§ Available data
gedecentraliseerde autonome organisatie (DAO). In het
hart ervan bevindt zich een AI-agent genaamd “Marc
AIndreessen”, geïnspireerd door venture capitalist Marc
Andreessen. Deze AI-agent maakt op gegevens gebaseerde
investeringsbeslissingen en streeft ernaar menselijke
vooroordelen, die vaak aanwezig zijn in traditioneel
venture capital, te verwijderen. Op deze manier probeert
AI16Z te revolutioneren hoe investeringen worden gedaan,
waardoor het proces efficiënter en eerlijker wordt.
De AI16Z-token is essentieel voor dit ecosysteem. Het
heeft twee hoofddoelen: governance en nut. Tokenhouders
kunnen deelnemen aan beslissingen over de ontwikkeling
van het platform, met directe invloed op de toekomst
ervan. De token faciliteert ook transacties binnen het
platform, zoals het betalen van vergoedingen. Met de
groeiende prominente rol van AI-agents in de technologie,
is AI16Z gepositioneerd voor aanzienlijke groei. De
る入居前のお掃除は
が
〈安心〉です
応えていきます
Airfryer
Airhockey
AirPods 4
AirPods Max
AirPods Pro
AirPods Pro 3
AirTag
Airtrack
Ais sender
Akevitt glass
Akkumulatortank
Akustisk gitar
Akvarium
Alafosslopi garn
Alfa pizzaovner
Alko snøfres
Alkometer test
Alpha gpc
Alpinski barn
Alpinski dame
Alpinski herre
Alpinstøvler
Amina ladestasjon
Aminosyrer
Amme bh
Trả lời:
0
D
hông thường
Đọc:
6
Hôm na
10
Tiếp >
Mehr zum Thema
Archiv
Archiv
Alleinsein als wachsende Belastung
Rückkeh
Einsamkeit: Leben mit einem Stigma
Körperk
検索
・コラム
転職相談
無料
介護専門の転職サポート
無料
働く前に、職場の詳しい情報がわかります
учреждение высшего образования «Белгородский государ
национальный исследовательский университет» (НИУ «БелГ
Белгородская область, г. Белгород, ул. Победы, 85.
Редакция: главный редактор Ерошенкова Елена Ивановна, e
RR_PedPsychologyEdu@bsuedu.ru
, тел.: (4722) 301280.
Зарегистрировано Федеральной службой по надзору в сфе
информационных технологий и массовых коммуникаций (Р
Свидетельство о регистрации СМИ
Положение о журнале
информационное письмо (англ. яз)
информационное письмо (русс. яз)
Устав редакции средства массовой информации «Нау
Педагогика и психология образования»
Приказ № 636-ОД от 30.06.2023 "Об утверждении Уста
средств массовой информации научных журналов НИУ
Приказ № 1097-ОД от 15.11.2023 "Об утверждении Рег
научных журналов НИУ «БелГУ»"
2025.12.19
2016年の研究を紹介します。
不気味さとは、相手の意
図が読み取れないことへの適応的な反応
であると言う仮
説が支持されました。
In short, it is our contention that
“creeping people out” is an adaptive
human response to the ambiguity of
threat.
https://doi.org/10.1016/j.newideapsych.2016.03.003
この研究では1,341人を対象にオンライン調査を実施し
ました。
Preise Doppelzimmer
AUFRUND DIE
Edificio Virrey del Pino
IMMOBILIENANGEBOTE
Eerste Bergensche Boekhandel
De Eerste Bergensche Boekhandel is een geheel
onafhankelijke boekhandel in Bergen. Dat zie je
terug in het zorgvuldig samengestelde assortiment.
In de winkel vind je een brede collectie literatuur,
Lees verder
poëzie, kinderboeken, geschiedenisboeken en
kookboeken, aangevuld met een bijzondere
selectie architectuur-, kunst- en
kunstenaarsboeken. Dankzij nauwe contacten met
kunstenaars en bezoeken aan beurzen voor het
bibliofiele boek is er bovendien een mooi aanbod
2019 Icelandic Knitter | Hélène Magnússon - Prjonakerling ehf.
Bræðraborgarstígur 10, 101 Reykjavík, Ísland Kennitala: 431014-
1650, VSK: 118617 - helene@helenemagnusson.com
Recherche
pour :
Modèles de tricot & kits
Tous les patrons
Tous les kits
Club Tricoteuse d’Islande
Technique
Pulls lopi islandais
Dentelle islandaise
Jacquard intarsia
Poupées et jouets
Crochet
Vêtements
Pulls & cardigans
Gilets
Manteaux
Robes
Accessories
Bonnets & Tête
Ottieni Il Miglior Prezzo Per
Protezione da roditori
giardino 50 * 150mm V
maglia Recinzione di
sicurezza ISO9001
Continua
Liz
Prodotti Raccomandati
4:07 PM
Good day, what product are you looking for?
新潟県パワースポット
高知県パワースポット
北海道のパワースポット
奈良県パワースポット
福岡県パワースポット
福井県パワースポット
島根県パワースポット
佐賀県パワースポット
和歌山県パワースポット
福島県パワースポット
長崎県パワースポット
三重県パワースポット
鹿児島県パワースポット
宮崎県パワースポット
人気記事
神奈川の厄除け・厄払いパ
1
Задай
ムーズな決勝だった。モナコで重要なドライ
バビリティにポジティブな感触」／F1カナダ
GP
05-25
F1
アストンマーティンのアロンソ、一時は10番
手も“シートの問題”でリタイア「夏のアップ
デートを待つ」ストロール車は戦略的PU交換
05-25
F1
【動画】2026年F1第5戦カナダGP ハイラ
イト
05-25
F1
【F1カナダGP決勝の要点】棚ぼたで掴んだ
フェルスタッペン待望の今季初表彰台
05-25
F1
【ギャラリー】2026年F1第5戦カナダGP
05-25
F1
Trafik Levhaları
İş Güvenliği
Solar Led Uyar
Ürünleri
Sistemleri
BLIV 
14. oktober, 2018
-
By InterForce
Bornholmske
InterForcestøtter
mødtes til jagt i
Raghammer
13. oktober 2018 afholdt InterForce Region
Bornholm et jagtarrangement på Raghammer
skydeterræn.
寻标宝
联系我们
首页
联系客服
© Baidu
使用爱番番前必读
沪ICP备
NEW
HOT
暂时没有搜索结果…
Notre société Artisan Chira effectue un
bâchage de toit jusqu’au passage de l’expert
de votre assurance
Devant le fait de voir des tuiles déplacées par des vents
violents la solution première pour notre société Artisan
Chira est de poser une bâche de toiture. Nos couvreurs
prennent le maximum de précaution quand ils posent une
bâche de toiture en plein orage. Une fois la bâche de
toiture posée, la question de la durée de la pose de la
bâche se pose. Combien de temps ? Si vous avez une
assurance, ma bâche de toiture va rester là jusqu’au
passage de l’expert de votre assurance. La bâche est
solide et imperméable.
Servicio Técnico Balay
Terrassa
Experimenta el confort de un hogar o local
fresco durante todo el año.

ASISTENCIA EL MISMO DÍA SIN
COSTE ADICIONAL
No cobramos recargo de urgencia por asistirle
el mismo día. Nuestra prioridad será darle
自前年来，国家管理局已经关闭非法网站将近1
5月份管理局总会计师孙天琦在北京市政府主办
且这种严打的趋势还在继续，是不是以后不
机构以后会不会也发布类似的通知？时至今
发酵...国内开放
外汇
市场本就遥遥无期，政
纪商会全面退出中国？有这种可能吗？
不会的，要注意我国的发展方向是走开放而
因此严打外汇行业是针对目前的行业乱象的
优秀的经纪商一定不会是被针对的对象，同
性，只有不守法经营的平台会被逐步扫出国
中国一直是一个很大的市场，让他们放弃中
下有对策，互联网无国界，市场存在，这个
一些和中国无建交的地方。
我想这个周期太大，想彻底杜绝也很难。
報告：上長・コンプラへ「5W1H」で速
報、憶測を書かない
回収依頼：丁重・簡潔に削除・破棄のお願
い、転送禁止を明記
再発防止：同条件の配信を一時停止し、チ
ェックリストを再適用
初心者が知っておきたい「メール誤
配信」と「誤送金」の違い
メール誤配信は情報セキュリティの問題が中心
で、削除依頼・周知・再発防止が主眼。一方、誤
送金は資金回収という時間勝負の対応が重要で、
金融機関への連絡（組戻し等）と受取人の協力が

§ What the task requires
Repeat the material word for word.

§ Solution to the exercise
gedecentraliseerde autonome organisatie (DAO). In het
hart ervan bevindt zich een AI-agent genaamd “Marc
AIndreessen”, geïnspireerd door venture capitalist Marc
Andreessen. Deze AI-agent maakt op gegevens gebaseerde
investeringsbeslissingen en streeft ernaar menselijke
vooroordelen, die vaak aanwezig zijn in traditioneel
venture capital, te verwijderen. Op deze manier probeert
AI16Z te revolutioneren hoe investeringen worden gedaan,
waardoor het proces efficiënter en eerlijker wordt.
De AI16Z-token is essentieel voor dit ecosysteem. Het
heeft twee hoofddoelen: governance en nut. Tokenhouders
kunnen deelnemen aan beslissingen over de ontwikkeling
van het platform, met directe invloed op de toekomst
ervan. De token faciliteert ook transacties binnen het
platform, zoals het betalen van vergoedingen. Met de
groeiende prominente rol van AI-agents in de technologie,
is AI16Z gepositioneerd voor aanzienlijke groei. De
る入居前のお掃除は
が
〈安心〉です
応えていきます
Airfryer
Airhockey
AirPods 4
AirPods Max
AirPods Pro
AirPods Pro 3
AirTag
Airtrack
Ais sender
Akevitt glass
Akkumulatortank
Akustisk gitar
Akvarium
Alafosslopi garn
Alfa pizzaovner
Alko snøfres
Alkometer test
Alpha gpc
Alpinski barn
Alpinski dame
Alpinski herre
Alpinstøvler
Amina ladestasjon
Aminosyrer
Amme bh
Trả lời:
0
D
hông thường
Đọc:
6
Hôm na
10
Tiếp >
Mehr zum Thema
Archiv
Archiv
Alleinsein als wachsende Belastung
Rückkeh
Einsamkeit: Leben mit einem Stigma
Körperk
検索
・コラム
転職相談
無料
介護専門の転職サポート
無料
働く前に、職場の詳しい情報がわかります
учреждение высшего образования «Белгородский государ
национальный исследовательский университет» (НИУ «БелГ
Белгородская область, г. Белгород, ул. Победы, 85.
Редакция: главный редактор Ерошенкова Елена Ивановна, e
RR_PedPsychologyEdu@bsuedu.ru
, тел.: (4722) 301280.
Зарегистрировано Федеральной службой по надзору в сфе
информационных технологий и массовых коммуникаций (Р
Свидетельство о регистрации СМИ
Положение о журнале
информационное письмо (англ. яз)
информационное письмо (русс. яз)
Устав редакции средства массовой информации «Нау
Педагогика и психология образования»
Приказ № 636-ОД от 30.06.2023 "Об утверждении Уста
средств массовой информации научных журналов НИУ
Приказ № 1097-ОД от 15.11.2023 "Об утверждении Рег
научных журналов НИУ «БелГУ»"
2025.12.19
2016年の研究を紹介します。
不気味さとは、相手の意
図が読み取れないことへの適応的な反応
であると言う仮
説が支持されました。
In short, it is our contention that
“creeping people out” is an adaptive
human response to the ambiguity of
threat.
https://doi.org/10.1016/j.newideapsych.2016.03.003
この研究では1,341人を対象にオンライン調査を実施し
ました。
Preise Doppelzimmer
AUFRUND DIE
Edificio Virrey del Pino
IMMOBILIENANGEBOTE
Eerste Bergensche Boekhandel
De Eerste Bergensche Boekhandel is een geheel
onafhankelijke boekhandel in Bergen. Dat zie je
terug in het zorgvuldig samengestelde assortiment.
In de winkel vind je een brede collectie literatuur,
Lees verder
poëzie, kinderboeken, geschiedenisboeken en
kookboeken, aangevuld met een bijzondere
selectie architectuur-, kunst- en
kunstenaarsboeken. Dankzij nauwe contacten met
kunstenaars en bezoeken aan beurzen voor het
bibliofiele boek is er bovendien een mooi aanbod
2019 Icelandic Knitter | Hélène Magnússon - Prjonakerling ehf.
Bræðraborgarstígur 10, 101 Reykjavík, Ísland Kennitala: 431014-
1650, VSK: 118617 - helene@helenemagnusson.com
Recherche
pour :
Modèles de tricot & kits
Tous les patrons
Tous les kits
Club Tricoteuse d’Islande
Technique
Pulls lopi islandais
Dentelle islandaise
Jacquard intarsia
Poupées et jouets
Crochet
Vêtements
Pulls & cardigans
Gilets
Manteaux
Robes
Accessories
Bonnets & Tête
Ottieni Il Miglior Prezzo Per
Protezione da roditori
giardino 50 * 150mm V
maglia Recinzione di
sicurezza ISO9001
Continua
Liz
Prodotti Raccomandati
4:07 PM
Good day, what product are you looking for?
新潟県パワースポット
高知県パワースポット
北海道のパワースポット
奈良県パワースポット
福岡県パワースポット
福井県パワースポット
島根県パワースポット
佐賀県パワースポット
和歌山県パワースポット
福島県パワースポット
長崎県パワースポット
三重県パワースポット
鹿児島県パワースポット
宮崎県パワースポット
人気記事
神奈川の厄除け・厄払いパ
1
Задай
ムーズな決勝だった。モナコで重要なドライ
バビリティにポジティブな感触」／F1カナダ
GP
05-25
F1
アストンマーティンのアロンソ、一時は10番
手も“シートの問題”でリタイア「夏のアップ
デートを待つ」ストロール車は戦略的PU交換
05-25
F1
【動画】2026年F1第5戦カナダGP ハイラ
イト
05-25
F1
【F1カナダGP決勝の要点】棚ぼたで掴んだ
フェルスタッペン待望の今季初表彰台
05-25
F1
【ギャラリー】2026年F1第5戦カナダGP
05-25
F1
Trafik Levhaları
İş Güvenliği
Solar Led Uyar
Ürünleri
Sistemleri
BLIV 
14. oktober, 2018
-
By InterForce
Bornholmske
InterForcestøtter
mødtes til jagt i
Raghammer
13. oktober 2018 afholdt InterForce Region
Bornholm et jagtarrangement på Raghammer
skydeterræn.
寻标宝
联系我们
首页
联系客服
© Baidu
使用爱番番前必读
沪ICP备
NEW
HOT
暂时没有搜索结果…
Notre société Artisan Chira effectue un
bâchage de toit jusqu’au passage de l’expert
de votre assurance
Devant le fait de voir des tuiles déplacées par des vents
violents la solution première pour notre société Artisan
Chira est de poser une bâche de toiture. Nos couvreurs
prennent le maximum de précaution quand ils posent une
bâche de toiture en plein orage. Une fois la bâche de
toiture posée, la question de la durée de la pose de la
bâche se pose. Combien de temps ? Si vous avez une
assurance, ma bâche de toiture va rester là jusqu’au
passage de l’expert de votre assurance. La bâche est
solide et imperméable.
Servicio Técnico Balay
Terrassa
Experimenta el confort de un hogar o local
fresco durante todo el año.

ASISTENCIA EL MISMO DÍA SIN
COSTE ADICIONAL
No cobramos recargo de urgencia por asistirle
el mismo día. Nuestra prioridad será darle
自前年来，国家管理局已经关闭非法网站将近1
5月份管理局总会计师孙天琦在北京市政府主办
且这种严打的趋势还在继续，是不是以后不
机构以后会不会也发布类似的通知？时至今
发酵...国内开放
外汇
市场本就遥遥无期，政
纪商会全面退出中国？有这种可能吗？
不会的，要注意我国的发展方向是走开放而
因此严打外汇行业是针对目前的行业乱象的
优秀的经纪商一定不会是被针对的对象，同
性，只有不守法经营的平台会被逐步扫出国
中国一直是一个很大的市场，让他们放弃中
下有对策，互联网无国界，市场存在，这个
一些和中国无建交的地方。
我想这个周期太大，想彻底杜绝也很难。
報告：上長・コンプラへ「5W1H」で速
報、憶測を書かない
回収依頼：丁重・簡潔に削除・破棄のお願
い、転送禁止を明記
再発防止：同条件の配信を一時停止し、チ
ェックリストを再適用
初心者が知っておきたい「メール誤
配信」と「誤送金」の違い
メール誤配信は情報セキュリティの問題が中心
で、削除依頼・周知・再発防止が主眼。一方、誤
送金は資金回収という時間勝負の対応が重要で、
金融機関への連絡（組戻し等）と受取人の協力が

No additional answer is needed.